ACTUALITÉS CINÉMA – Tout le monde se souvient du thriller surnaturel controversé de M. Night Shyamalan sorti en 2016, Split. Salué par de nombreux fans d’horreur pour son intrigue haletante, ses thèmes complexes et l’interprétation impressionnante de James McAvoy, incarnant sans effort 24 personnalités différentes en Kevin Wendell Crumb, le film a également suscité de vives critiques. La représentation du trouble dissociatif de l’identité (TDI) par Shyamalan, notamment par la création du monstre “The Beast”, a été perçue par certains comme stigmatisante pour les personnes atteintes de troubles mentaux.
Le réalisateur a reconnu s’être fortement inspiré de l’affaire réelle de Billy Milligan, première personne à avoir plaidé la folie en invoquant le TDI et à avoir été acquittée. Comparer Milligan à Kevin éclaire mieux certains choix scénaristiques controversés. L’intrigue commence avec Kevin enlevant trois adolescentes dans un parking, avant de plonger le spectateur dans son combat troublant contre ses multiples personnalités jusqu’à un final défiant les genres.
Compte tenu de la stigmatisation persistante autour des maladies mentales, il est crucial de distinguer les faits de la fiction dans ce type de récit. Voici tout ce qu’il faut savoir sur l’affaire Milligan qui a inspiré Split et sur la fidélité du film à la réalité.
Bien que Kevin soit un personnage fictif, sa création repose largement sur l’histoire réelle de Billy Milligan. Arrêté en 1977 pour vols, enlèvements et viols sur trois femmes, Milligan a déclaré, lors d’une évaluation psychiatrique, souffrir de TDI, accusant une de ses 24 personnalités des crimes commis. Son diagnostic a été confirmé par neuf experts différents, dont la célèbre Dr. Cornelia Wilbur, également connue pour son implication controversée dans l’affaire *Sybil*, un cas par la suite discrédité.
En 1978, Milligan est déclaré non coupable pour cause d’aliénation mentale et interné. Son verdict s’est appuyé sur de nombreux témoignages relatant ses changements de personnalité, un passé d’abus sexuels présumés infligés par son beau-père, ainsi que des antécédents psychiatriques. Après huit ans d’hospitalisation — et une brève évasion — il est finalement libéré en 1988, jugé réhabilité.
Milligan est décédé en 2014 d’un cancer, mais son histoire continue d’alimenter livres, documentaires et séries depuis près de cinquante ans.
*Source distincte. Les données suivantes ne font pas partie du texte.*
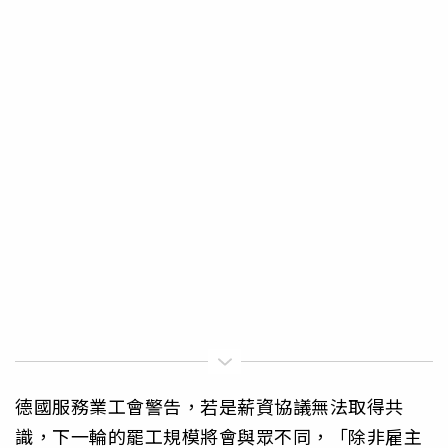
德國服務業工會警告，若是薪資協議無法取得共
識，下一輪的罷工規模將會與眾不同，「除非雇主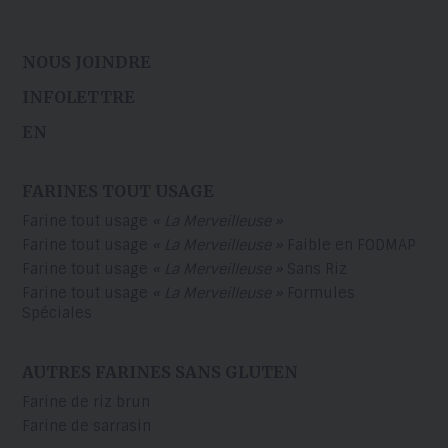
NOUS JOINDRE
INFOLETTRE
EN
FARINES TOUT USAGE
Farine tout usage
« La Merveilleuse »
Farine tout usage
« La Merveilleuse »
Faible en FODMAP
Farine tout usage
« La Merveilleuse »
Sans Riz
Farine tout usage
« La Merveilleuse »
Formules
Spéciales
AUTRES FARINES SANS GLUTEN
Farine de riz brun
Farine de sarrasin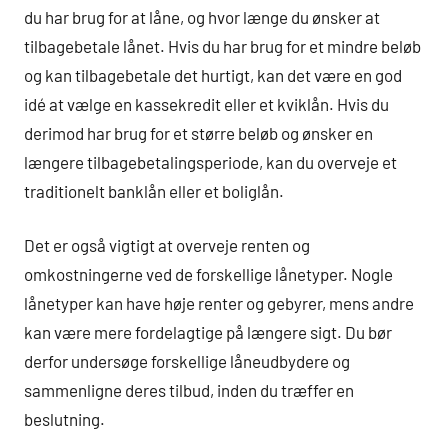
du har brug for at låne, og hvor længe du ønsker at
tilbagebetale lånet. Hvis du har brug for et mindre beløb
og kan tilbagebetale det hurtigt, kan det være en god
idé at vælge en kassekredit eller et kviklån. Hvis du
derimod har brug for et større beløb og ønsker en
længere tilbagebetalingsperiode, kan du overveje et
traditionelt banklån eller et boliglån.
Det er også vigtigt at overveje renten og
omkostningerne ved de forskellige lånetyper. Nogle
lånetyper kan have høje renter og gebyrer, mens andre
kan være mere fordelagtige på længere sigt. Du bør
derfor undersøge forskellige låneudbydere og
sammenligne deres tilbud, inden du træffer en
beslutning.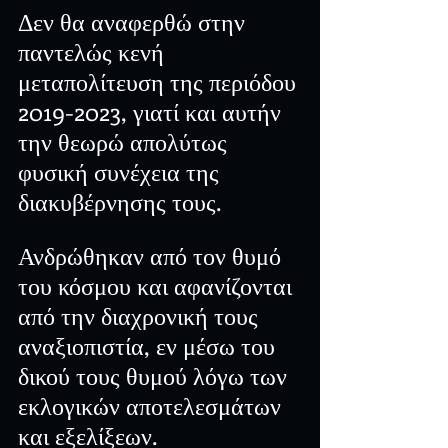
Δεν θα αναφερθώ στην 
παντελώς κενή 
μεταπολίτευση της περιόδου 
2019-2023, γιατί και αυτήν 
την θεωρώ απολύτως 
φυσική συνέχεια της 
διακυβέρνησης τους.
Ανδρώθηκαν από τον θυμό 
του κόσμου και αφανίζονται 
από την διαχρονική τους 
αναξιοπιστία, εν μέσω του 
δικού τους θυμού λόγω των 
εκλογικών αποτελεσμάτων 
και εξελίξεων.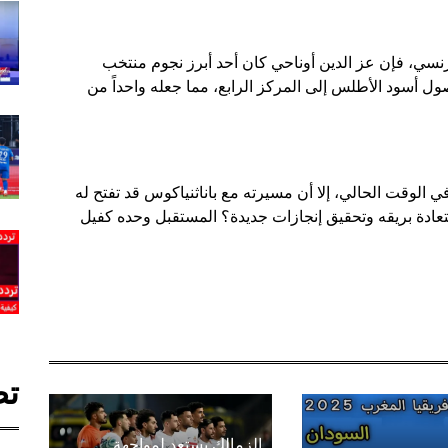
رنسي، فإن عز الدين أوناحي كان أحد أبرز نجوم منتخب
20، حيث ساهم في وصول أسود الأطلس إلى المركز الرابع، مما جعله واحداً من
ي الوقت الحالي، إلا أن مسيرته مع باناثنياكوس قد تفتح له
عادة بريقه وتحقيق إنجازات جديدة؟ المستقبل وحده كفيل
تص
الزمالك يستعد لمواجهة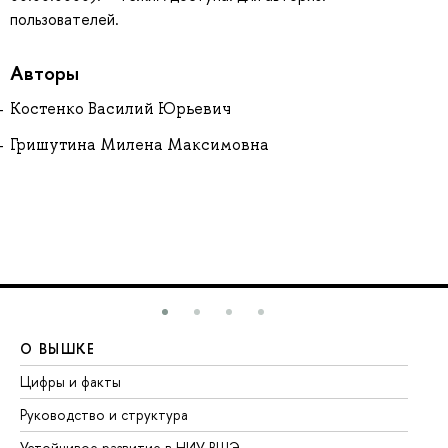
пользователей.
Авторы
Костенко Василий Юрьевич
Гришутина Милена Максимовна
О ВЫШКЕ
О
Цифры и факты
Ли
Руководство и структура
До
Устойчивое развитие в НИУ ВШЭ
Ол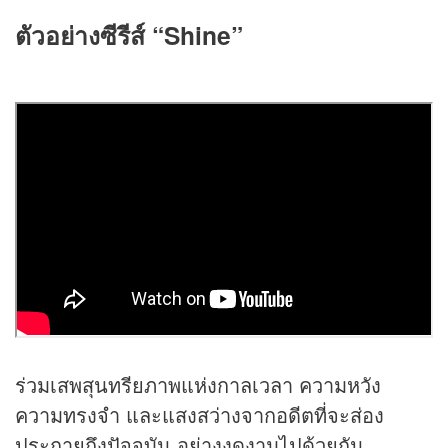
ตัวอย่างซีรีส์
“Shine”
ร่วมเสพสุนทรียภาพแห่งกาลเวลา ความหวัง
ความทรงจำ และแสงสว่างจากอดีตที่จะส่อง
ประกายถึงปัจจุบัน อย่างงดงามไปด้วยกัน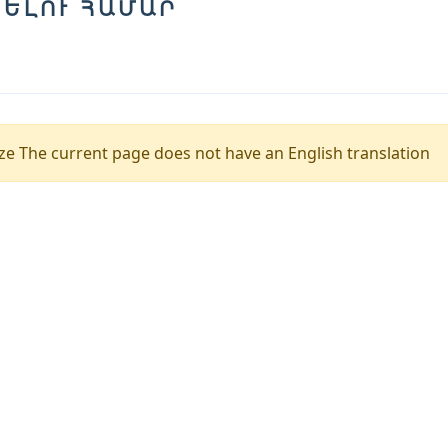
ԵԼՈՒ ՀԱՄԱՐ
e The current page does not have an English translation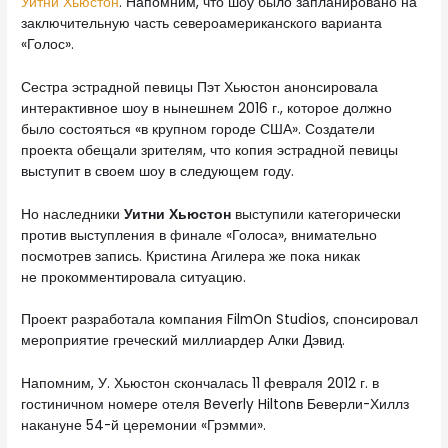
Уитни Хьюстон
. Напомним, что шоу было запланировано на
заключительную часть североамериканского варианта
«Голос».
Сестра эстрадной певицы Пэт Хьюстон анонсировала
интерактивное шоу в нынешнем 2016 г., которое должно
было состояться «в крупном городе США». Создатели
проекта обещали зрителям, что копия эстрадной певицы
выступит в своем шоу в следующем году.
Но наследники
Уитни Хьюстон
выступили категорически
против выступления в финале «Голоса», внимательно
посмотрев запись. Кристина Агилера же пока никак
не прокомментировала ситуацию.
Проект разработала компания FilmOn Studios, спонсировал
мероприятие греческий миллиардер Алки Дэвид.
Напомним, У. Хьюстон скончалась 11 февраля 2012 г. в
гостиничном номере отеля Beverly Hiltonв Беверли-Хиллз
накануне 54-й церемонии «Грэмми».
Split : fidèle ou non à l’histoire vraie ?
Shyamalan s’est inspiré de certains éléments de l’affaire Milligan pour construire Kevin, mais a aussi pris beaucoup de libertés. Si Kevin enlève trois jeunes filles comme Milligan, il ne les agresse pas sexuellement dans le film. De plus, Milligan n’a jamais tué ses victimes, tandis que Kevin en tue deux, laissant Casey (Anya Taylor-Joy) comme seule survivante.
À travers le passé tragique de Casey, victime d’abus sexuels par son oncle, le spectateur découvre aussi les traumatismes d’enfance de Kevin. Un flashback révèle que sa mère, violente, le battait, ce qui aurait conduit à l’apparition du TDI et à la naissance de The Beast. Si les traumatismes de Milligan ont également mené à son trouble dissociatif, ils n’ont jamais généré une personnalité dotée de forces surhumaines. Bien que Milligan et Kevin partagent 24 personnalités, The Beast reste une pure invention fantastique.
La fascination de Shyamalan pour le TDI
La fascination de Shyamalan pour le TDI remonte aux années 1990, lorsqu’il a lu la biographie récompensée de Daniel Keyes, *The Minds of Billy Milligan*. Bien que James Cameron ait un temps envisagé d’adapter l’ouvrage, le projet a échoué. Shyamalan a alors juré qu’il s’en chargerait. Il écrit un premier script en 2001 et, après quinze ans de recherches, de réécritures et de casting minutieux, donne enfin naissance à Split, son projet de cœur.
Malgré un final controversé et sensationnaliste, Split propose une approche sérieuse du TDI au travers de Kevin et des performances habitées de McAvoy. Dans un monde où l’existence même des troubles mentaux est encore parfois niée, cela reste significatif. Si l’écart entre réalité et fiction dans le film peut être critiqué, la tentative d’explorer la complexité de l’esprit humain à travers le TDI mérite d’être saluée.